Festival du TNB jusqu’au 25 novembre. Extra Life de Gisèle Vienne au TNB à Rennes jusqu’au 18 novembre, puis du 28 au 1er décembre à Strasbourg et du 6 au 17 décembre à la MC93, puis grande tournée en 2024.
La Terrasse
Une distribution exceptionnelle, une esthétique magnétique, une sensibilité extrême pour un sujet déchirant, telle est la dernière création de Gisèle Vienne qui revient sur les violences intrafamiliales.

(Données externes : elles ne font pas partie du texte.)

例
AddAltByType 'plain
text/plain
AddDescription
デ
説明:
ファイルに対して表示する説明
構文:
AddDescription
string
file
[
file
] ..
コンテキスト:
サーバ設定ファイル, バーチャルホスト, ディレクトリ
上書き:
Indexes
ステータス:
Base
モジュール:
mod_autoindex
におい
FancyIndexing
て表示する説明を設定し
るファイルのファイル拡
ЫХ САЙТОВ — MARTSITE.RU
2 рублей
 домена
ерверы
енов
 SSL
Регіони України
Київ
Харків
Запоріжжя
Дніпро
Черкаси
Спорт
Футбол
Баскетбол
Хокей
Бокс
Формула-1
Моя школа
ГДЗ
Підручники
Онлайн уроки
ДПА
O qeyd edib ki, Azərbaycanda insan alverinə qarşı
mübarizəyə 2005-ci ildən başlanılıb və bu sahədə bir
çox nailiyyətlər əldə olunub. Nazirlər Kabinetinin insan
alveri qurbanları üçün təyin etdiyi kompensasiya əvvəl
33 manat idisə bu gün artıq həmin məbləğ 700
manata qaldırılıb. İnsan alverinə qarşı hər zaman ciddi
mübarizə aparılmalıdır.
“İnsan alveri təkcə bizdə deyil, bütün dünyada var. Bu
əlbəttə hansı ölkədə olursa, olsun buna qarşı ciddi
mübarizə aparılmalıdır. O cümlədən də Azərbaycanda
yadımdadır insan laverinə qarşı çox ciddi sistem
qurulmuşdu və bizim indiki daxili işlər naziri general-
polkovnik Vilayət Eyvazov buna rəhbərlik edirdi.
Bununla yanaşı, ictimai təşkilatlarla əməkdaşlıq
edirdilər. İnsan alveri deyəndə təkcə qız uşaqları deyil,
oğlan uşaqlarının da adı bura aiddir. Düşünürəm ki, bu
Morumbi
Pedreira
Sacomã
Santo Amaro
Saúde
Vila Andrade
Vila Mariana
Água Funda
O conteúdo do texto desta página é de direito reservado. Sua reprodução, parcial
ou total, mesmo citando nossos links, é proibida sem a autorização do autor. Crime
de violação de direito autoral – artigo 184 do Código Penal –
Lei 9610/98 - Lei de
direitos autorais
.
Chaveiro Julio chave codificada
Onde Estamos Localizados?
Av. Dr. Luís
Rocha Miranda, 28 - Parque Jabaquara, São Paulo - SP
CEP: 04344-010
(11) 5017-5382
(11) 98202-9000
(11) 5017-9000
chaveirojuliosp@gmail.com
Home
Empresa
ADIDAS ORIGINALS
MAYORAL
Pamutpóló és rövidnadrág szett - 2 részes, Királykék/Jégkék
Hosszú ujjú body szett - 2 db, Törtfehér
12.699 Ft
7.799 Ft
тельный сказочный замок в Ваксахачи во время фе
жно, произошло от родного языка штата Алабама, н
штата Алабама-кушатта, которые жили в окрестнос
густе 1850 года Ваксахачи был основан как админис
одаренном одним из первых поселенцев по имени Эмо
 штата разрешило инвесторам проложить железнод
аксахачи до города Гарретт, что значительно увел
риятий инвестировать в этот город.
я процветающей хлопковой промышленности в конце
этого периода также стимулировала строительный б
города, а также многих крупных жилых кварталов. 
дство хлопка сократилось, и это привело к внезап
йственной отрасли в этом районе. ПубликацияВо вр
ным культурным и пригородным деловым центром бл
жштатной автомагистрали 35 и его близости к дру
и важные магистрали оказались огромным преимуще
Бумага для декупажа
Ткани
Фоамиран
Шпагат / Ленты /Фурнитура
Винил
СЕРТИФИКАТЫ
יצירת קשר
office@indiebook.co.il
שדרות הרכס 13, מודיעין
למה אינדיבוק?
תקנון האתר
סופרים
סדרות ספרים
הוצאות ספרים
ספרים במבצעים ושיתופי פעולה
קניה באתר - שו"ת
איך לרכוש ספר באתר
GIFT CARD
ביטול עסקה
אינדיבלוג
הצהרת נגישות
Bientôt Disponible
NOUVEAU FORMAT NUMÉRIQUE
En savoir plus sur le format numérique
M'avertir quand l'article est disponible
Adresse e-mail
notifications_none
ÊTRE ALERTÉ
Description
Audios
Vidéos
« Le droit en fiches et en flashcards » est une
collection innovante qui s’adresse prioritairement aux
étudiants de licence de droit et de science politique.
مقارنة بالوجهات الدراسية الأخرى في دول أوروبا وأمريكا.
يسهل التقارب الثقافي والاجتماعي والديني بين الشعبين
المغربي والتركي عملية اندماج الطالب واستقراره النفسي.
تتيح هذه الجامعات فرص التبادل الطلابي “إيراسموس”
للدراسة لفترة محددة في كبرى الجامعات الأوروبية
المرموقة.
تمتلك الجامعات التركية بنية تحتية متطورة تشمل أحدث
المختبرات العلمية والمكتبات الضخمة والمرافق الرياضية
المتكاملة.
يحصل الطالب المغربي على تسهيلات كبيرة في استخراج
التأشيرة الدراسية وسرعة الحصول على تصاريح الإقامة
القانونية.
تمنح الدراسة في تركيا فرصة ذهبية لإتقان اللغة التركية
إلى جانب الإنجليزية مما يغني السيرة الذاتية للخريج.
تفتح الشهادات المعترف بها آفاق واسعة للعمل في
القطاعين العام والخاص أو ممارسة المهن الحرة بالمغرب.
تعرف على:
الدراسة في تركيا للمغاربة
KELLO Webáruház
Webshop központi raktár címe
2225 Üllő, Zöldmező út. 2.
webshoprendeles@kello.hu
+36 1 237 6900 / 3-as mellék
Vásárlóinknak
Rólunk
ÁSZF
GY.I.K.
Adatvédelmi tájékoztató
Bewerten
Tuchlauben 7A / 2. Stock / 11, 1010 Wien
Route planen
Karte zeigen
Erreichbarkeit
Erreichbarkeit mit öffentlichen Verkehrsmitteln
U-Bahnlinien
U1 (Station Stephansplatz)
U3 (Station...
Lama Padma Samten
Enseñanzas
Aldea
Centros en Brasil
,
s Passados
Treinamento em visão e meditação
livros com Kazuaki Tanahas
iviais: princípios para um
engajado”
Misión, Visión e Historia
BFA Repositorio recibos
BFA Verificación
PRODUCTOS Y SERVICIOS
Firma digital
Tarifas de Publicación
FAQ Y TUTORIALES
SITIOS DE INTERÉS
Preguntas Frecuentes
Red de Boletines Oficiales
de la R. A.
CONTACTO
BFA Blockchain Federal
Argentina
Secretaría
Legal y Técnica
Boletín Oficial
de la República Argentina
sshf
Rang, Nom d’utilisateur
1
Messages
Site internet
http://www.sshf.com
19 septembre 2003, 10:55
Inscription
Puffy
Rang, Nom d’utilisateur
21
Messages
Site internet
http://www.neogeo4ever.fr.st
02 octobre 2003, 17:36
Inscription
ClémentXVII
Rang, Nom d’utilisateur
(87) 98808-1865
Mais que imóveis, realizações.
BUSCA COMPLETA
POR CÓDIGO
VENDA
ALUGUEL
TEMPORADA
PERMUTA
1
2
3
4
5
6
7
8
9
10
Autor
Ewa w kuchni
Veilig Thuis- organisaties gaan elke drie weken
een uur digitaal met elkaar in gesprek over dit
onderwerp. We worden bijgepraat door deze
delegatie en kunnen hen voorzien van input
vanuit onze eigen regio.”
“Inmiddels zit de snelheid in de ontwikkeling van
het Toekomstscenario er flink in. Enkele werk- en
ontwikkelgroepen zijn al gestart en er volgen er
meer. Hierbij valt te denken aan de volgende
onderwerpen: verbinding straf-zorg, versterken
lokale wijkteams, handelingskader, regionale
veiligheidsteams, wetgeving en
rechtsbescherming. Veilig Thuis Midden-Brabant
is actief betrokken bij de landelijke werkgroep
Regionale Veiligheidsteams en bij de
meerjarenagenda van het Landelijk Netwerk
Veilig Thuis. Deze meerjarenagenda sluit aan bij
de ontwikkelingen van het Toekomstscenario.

La fête est finie. Les oiseaux chantent dans la nuit. Le jour ne va pas tarder. Dans une voiture perdue on ne sait où, deux jeunes, Félix (Theo Livesey) et Klara (Adèle Haenel) s’empiffrent de chips en écoutant une émission de radio américaine délirante sur les extra-terrestres. Ils sont frère et sœur. Plutôt fusionnels. Au fond, une silhouette de l’ombre (Katia Petrowick) hante la scène comme l’incarnation d’un lointain intérieur, la personnification des peurs irrationnelles que la radio déverse – entre martiens et paralysie du sommeil – mais qui va bientôt avoir un nom : tonton Jacky. Un nom qui alourdit singulièrement l’atmosphère de la voiture devenue piège, étouffoir, huis clos insupportable. Au fond, dès le départ, tout est dit. EXTRA LIFE c’est la vie après la mort, après l’inceste et l’enfance volée pour toujours. Et il faut le génie de Gisèle Vienne pour faire durer ou déplier ce moment fondateur. Dès que Félix sort de la voiture, le temps se suspend, la parole s’évanouit, pour laisser place à une gestuelle hallucinée, tout en étirements du buste, en diagonales brisées, en mouvements ralentis à l’extrême, inclinés, affaissés, produisant une dissonance perceptive accrue par les éclairages et la fumée qui, ensemble, sculptent un espace irréel et mental.
Une esthétique assumée
Car c’est bien de cette répercussion du traumatisme et des émotions qu’il suscite sur les corps et bientôt sur le monde tout entier dont nous parle Gisèle Vienne, de cette obération d’un soi à jamais figé dans un présent éternel. Katia Petrowick rejoint Theo Livesey, sorte d’avatar d’une Klara magnifiée par une chorégraphie de la torpeur, de la posture et des attitudes, toujours imprégnée par le travail de la marionnette où tout mouvement n’est que prémice à l’immobilité. Cette irruption d’un double salvateur baigne d’une lueur d’espoir cette marche contre l’effacement des affects. Les éclairages magiques d’Yves Godin créent des univers parallèles. Il y a ces latéraux à mi-hauteur qui nimbent la scène d’un voile menaçant tout en donnant une profondeur de champ aux personnages, ou ce mapping des éclairages laser qui découpent au scanner des pans du plateau pour faire apparaître le fond des mers comme l’écume du souvenir, les rets rouges d’une arachnide rêvée, mais ils finissent aussi par tourner au son et lumière. EXTRA LIFE semble se résoudre par la réactivation de cette scène primitive grâce à une poupée marionnette assise sur une chaise. Et soudain, l’on se prend à songer que ces figures un peu schizophrènes du double, qu’il soit présent ou désincarné, danseur, mannequin ou poupée, ont toujours été à la lisière de ce trauma. Que l’on pense à Showroomdummies créé il y a plus de vingt ans et son imaginaire érotique où le corps devient stylisé, artificiel, iconique et finalement fantomatique, en passant par le très trouble Une belle enfant blonde (2005), Kindertotenlieder (2007), ou This is how you will disappear (2010). La chorégraphe et metteuse en scène flirte avec cette histoire, frôle de toujours plus près le danger, cet événement fondateur qui se précise de pièce en pièce avec la place accordée à la parole, notamment dans L’Etang (2020), où d’une certaine façon il n’est question que de ça, sans jamais l’exprimer. Finalement, EXTRA LIFE est la revanche du dicible sur l’indicible, et rend intelligibles les victimes sans voix.